Action item
Your answer should consist of the lines in the following data that contain "businesses".

Items from a dataset:
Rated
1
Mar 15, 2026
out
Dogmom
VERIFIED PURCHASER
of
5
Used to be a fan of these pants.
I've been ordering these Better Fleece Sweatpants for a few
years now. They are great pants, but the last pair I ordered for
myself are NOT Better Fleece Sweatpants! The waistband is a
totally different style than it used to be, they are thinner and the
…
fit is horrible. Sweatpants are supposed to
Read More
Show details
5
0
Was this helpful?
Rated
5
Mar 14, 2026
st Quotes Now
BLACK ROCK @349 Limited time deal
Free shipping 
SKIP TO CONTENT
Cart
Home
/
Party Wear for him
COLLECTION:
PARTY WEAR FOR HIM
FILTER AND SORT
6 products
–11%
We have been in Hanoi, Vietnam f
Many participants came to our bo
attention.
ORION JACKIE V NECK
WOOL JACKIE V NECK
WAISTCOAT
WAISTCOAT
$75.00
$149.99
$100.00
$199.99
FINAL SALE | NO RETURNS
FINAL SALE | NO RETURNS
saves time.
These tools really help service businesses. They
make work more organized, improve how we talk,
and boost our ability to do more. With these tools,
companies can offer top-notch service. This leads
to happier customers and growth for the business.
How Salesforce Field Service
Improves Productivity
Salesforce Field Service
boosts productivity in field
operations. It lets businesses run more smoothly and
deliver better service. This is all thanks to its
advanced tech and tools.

Result of this exercise
These tools really help service businesses. They
operations. It lets businesses run more smoothly and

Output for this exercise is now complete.